Rate comparison site RateSpy.com shows that the lowest fixed rate for a conventional mortgage is 2.69%. The lowest comparable variable rate is 2.84%. It doesn’t often happen that the variable rate is priced 10 to 15 basis points below the less risky fixed rate.
Variable rates are usually around 2% lower than fixed rates. Although the market has priced in a reduction in variable rates, they are unlikely to drop any time soon. The Bank of Canada has made it clear that they have no intention of dropping rates now. A rate cut in 2020 is more likely.
The central bank uses rate cuts to boost the economy. Right now, the Canadian economy is doing very well. Inflation rates are down, GDP is tracking to 3%, up from expectations of 2.3%, and employment has gained a quarter of a million jobs since the beginning of the year. The unemployment rate in Canada is now the lowest it has been since 1976.
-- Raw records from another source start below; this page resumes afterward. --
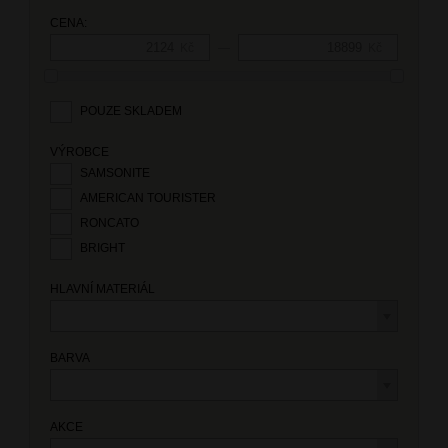
CENA:
—
Kč
Kč
POUZE SKLADEM
VÝROBCE
SAMSONITE
AMERICAN TOURISTER
RONCATO
BRIGHT
HLAVNÍ MATERIÁL
BARVA
AKCE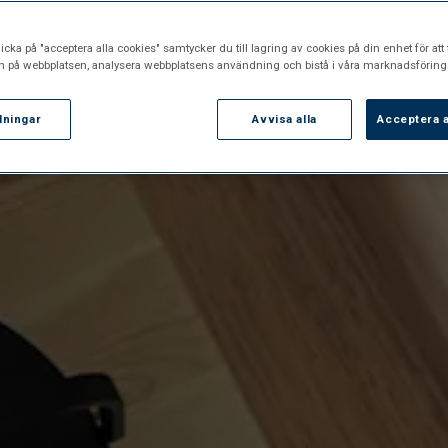
icka på "acceptera alla cookies" samtycker du till lagring av cookies på din enhet för att 
n på webbplatsen, analysera webbplatsens användning och bistå i våra marknadsförings
llningar
Avvisa alla
Acceptera a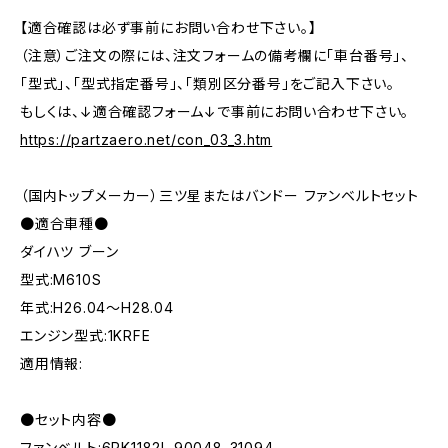
【適合確認は必ず事前にお問い合わせ下さい。】
（注意）ご注文の際には、注文フォームの備考欄に「車台番号」、
「型式」、「型式指定番号」、「類別区分番号」をご記入下さい。
もしくは、↓適合確認フォーム↓で事前にお問い合わせ下さい。
https://partzaero.net/con_03_3.htm
（国内トップメーカー）三ツ星またはバンドー ファンベルトセット
●適合車種●
ダイハツ ブーン
型式:M610S
年式:H26.04～H28.04
エンジン型式:1KRFE
適用情報:
●セット内容●
ファンベルト:6PK1182L 90048-31094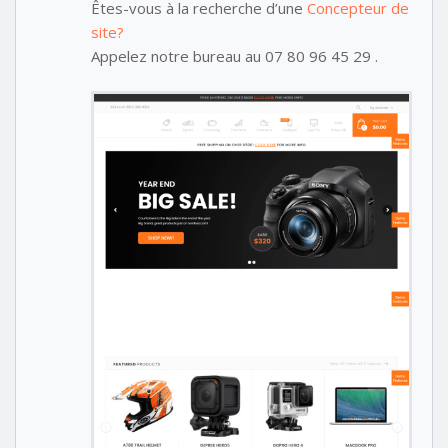
Êtes-vous à la recherche d’une
Concepteur de
site?
Appelez notre bureau au 07 80 96 45 29 .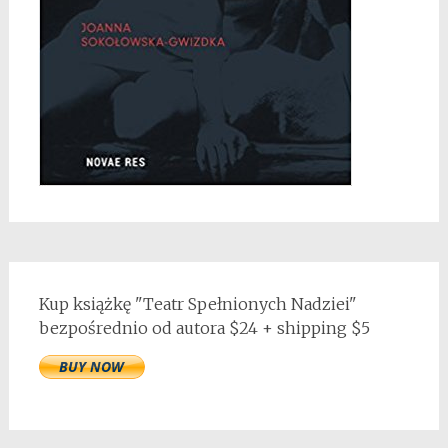
Kup książkę "Teatr Spełnionych Nadziei"
bezpośrednio od autora $24 + shipping $5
Fixed Mortgages Follow Government Bonds South
Because five-year fixed mortgages are determined by the Government of Canada bond market, fixed mortgages have followed the long-term government bonds south. Right now, the return on longer term bonds is better than returns over the short run. Fixed rate mortgages are showing similar trends the longer you lock in, the lower the fixed rate of interest. Currently the best mortgage options are the five-year fixed rate mortgages.
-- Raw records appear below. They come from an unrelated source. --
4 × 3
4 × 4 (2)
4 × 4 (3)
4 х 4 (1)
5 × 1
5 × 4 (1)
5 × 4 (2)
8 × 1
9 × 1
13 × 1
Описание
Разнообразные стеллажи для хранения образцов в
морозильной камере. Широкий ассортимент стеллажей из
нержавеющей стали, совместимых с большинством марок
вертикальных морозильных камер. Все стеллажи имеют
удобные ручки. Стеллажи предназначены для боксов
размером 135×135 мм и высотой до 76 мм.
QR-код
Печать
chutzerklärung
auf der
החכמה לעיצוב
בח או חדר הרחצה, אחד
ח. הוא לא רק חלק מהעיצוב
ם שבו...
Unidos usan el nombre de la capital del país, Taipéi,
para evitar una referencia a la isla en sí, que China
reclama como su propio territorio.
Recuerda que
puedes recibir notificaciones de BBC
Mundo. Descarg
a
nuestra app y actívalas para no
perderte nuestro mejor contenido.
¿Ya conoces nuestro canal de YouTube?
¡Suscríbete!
The five-year fixed mortgage has dropped 40 basis points since November last year. If you’re in the market to buy a house now may be the ideal opportunity to fix a mortgage at lower interest rates. On the other hand, if you have the stomach for higher risk you may want to hedge your bets and take a variable rate in the hope that the overnight rate will drop in the next few months.
Borrowers should, however, move with caution because in the past, yield curve inversions have been pre-cursors to recession. If the economy does go into a recession the value of property may drop.
It has been decades since there has been such a large discount of fixed to variable rates. The reason for the situation is the poor outlook for the North American economy. According to an article in RateSpy, to find a similar situation you would have to go back to the year prior to 1990 when recession hit.
Fixed rates are expected to continue their decline which will help sustain the stability of the Canadian housing market. If interest rates on mortgages do continue to decline the BoC may reduce its current qualifying rate of 5.19%, making it easier for borrowers to get a mortgage.
The BoC recently dropped the qualifying five-year benchmark from 5.34% in the first drop since September 2016. Last year stress tests were extended to all mortgage applicants, including those who were able to make a down payment of 20%. The objective was to reduce the risk of default on mortgage repayments.
The US Fed recently cut rates and unless the BoC follows suit the Canadian Dollar will start to feel the pressure. This will, in turn, have a negative impact on the Canadian economy. Nonetheless variable rates are expected to remain constant as long as the economy continues to grow.